## Problem to work on:
Reproduce the data below in full and exclude every picture.

━━━━

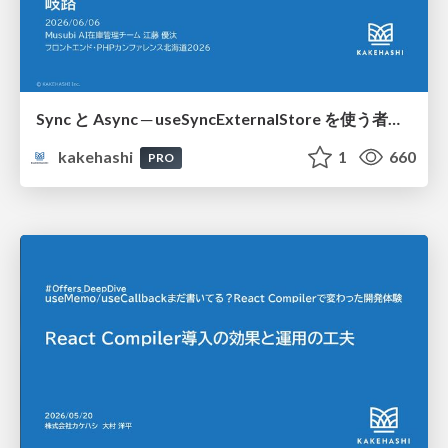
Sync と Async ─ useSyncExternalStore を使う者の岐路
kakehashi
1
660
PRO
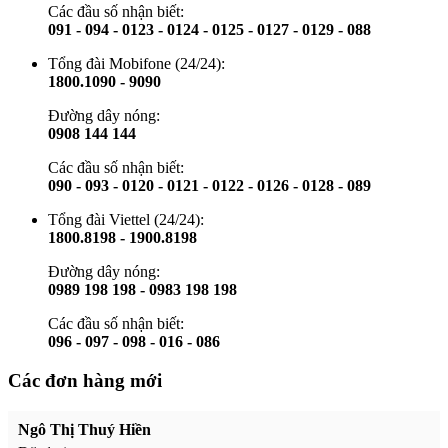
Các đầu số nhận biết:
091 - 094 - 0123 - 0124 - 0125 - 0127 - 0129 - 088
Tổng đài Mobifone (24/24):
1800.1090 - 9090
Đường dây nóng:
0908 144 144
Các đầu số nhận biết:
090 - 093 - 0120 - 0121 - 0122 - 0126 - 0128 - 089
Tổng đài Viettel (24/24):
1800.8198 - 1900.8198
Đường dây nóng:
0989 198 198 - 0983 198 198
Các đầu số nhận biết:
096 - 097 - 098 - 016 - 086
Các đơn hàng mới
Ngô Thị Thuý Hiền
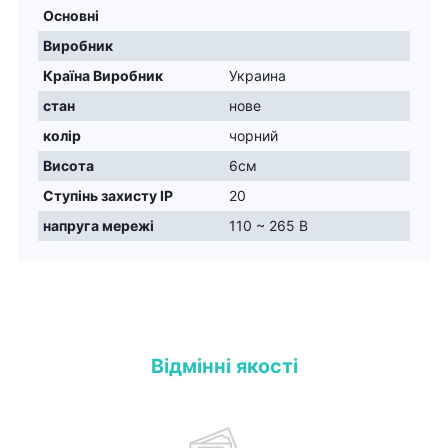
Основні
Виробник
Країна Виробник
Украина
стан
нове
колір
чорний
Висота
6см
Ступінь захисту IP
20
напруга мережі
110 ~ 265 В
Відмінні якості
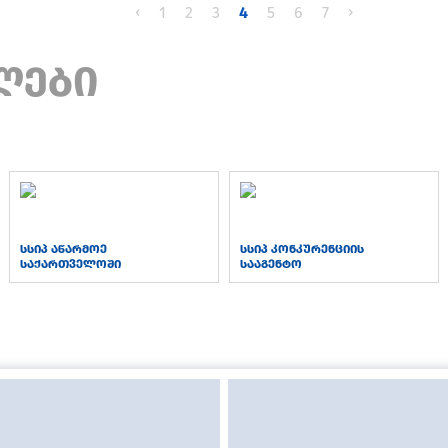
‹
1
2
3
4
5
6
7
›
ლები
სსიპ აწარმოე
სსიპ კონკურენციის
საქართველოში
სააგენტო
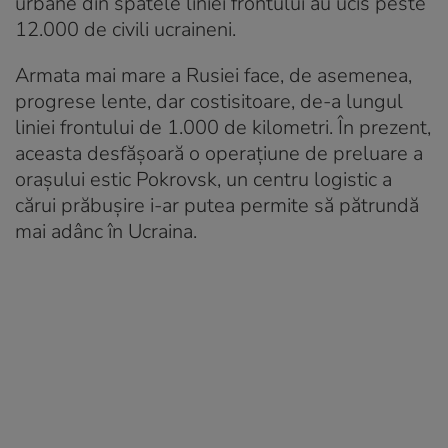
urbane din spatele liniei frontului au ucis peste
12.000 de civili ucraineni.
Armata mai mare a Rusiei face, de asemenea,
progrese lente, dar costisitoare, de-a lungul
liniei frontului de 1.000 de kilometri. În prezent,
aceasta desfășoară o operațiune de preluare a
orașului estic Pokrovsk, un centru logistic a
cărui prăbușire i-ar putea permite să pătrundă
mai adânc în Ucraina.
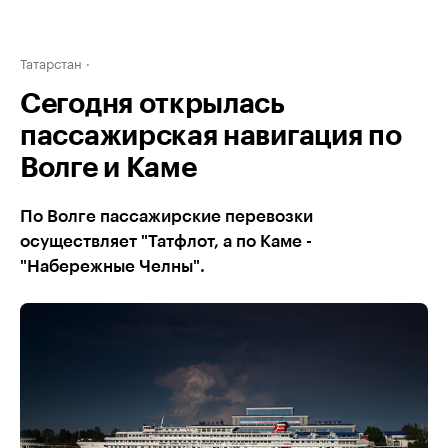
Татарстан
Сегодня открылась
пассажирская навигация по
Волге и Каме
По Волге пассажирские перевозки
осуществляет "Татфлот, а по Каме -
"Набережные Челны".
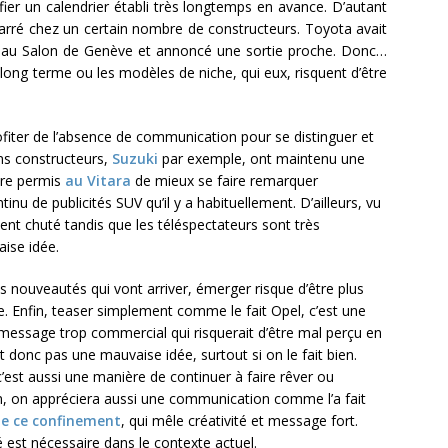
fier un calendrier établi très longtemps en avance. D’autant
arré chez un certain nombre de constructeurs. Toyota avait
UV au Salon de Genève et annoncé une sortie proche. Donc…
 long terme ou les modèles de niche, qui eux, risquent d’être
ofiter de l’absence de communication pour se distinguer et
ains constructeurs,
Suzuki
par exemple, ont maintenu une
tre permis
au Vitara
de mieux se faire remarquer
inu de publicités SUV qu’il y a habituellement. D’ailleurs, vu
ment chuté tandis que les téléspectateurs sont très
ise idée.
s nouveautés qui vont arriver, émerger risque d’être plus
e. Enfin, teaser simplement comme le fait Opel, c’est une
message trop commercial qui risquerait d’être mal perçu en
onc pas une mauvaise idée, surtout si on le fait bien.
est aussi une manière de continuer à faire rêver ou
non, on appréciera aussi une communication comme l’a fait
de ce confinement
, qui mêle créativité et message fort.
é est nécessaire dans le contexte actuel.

━━━━

## Solved exercise:
Sync と Async ─ useSyncExternalStore を使う者の岐路
kakehashi
1
660
PRO
Các đầu số nhận biết:
091 - 094 - 0123 - 0124 - 0125 - 0127 - 0129 - 088
Tổng đài Mobifone (24/24):
1800.1090 - 9090
Đường dây nóng:
0908 144 144
Các đầu số nhận biết:
090 - 093 - 0120 - 0121 - 0122 - 0126 - 0128 - 089
Tổng đài Viettel (24/24):
1800.8198 - 1900.8198
Đường dây nóng:
0989 198 198 - 0983 198 198
Các đầu số nhận biết:
096 - 097 - 098 - 016 - 086
Các đơn hàng mới
Ngô Thị Thuý Hiền
Основні
Виробник
Країна Виробник
Украина
стан
нове
колір
чорний
Висота
6см
Ступінь захисту IP
20
напруга мережі
110 ~ 265 В
Відмінні якості
‹
1
2
3
4
5
6
7
›
ლები
სსიპ აწარმოე
სსიპ კონკურენციის
საქართველოში
სააგენტო
urbane din spatele liniei frontului au ucis peste
12.000 de civili ucraineni.
Armata mai mare a Rusiei face, de asemenea,
progrese lente, dar costisitoare, de-a lungul
liniei frontului de 1.000 de kilometri. În prezent,
aceasta desfășoară o operațiune de preluare a
orașului estic Pokrovsk, un centru logistic a
cărui prăbușire i-ar putea permite să pătrundă
mai adânc în Ucraina.
Татарстан
Сегодня открылась
пассажирская навигация по
Волге и Каме
По Волге пассажирские перевозки
осуществляет "Татфлот, а по Каме -
"Набережные Челны".
fier un calendrier établi très longtemps en avance. D’autant
arré chez un certain nombre de constructeurs. Toyota avait
UV au Salon de Genève et annoncé une sortie proche. Donc…
 long terme ou les modèles de niche, qui eux, risquent d’être
ofiter de l’absence de communication pour se distinguer et
ains constructeurs,
Suzuki
par exemple, ont maintenu une
tre permis
au Vitara
de mieux se faire remarquer
inu de publicités SUV qu’il y a habituellement. D’ailleurs, vu
ment chuté tandis que les téléspectateurs sont très
ise idée.
s nouveautés qui vont arriver, émerger risque d’être plus
e. Enfin, teaser simplement comme le fait Opel, c’est une
message trop commercial qui risquerait d’être mal perçu en
onc pas une mauvaise idée, surtout si on le fait bien.
est aussi une manière de continuer à faire rêver ou
non, on appréciera aussi une communication comme l’a fait
de ce confinement
, qui mêle créativité et message fort.
é est nécessaire dans le contexte actuel.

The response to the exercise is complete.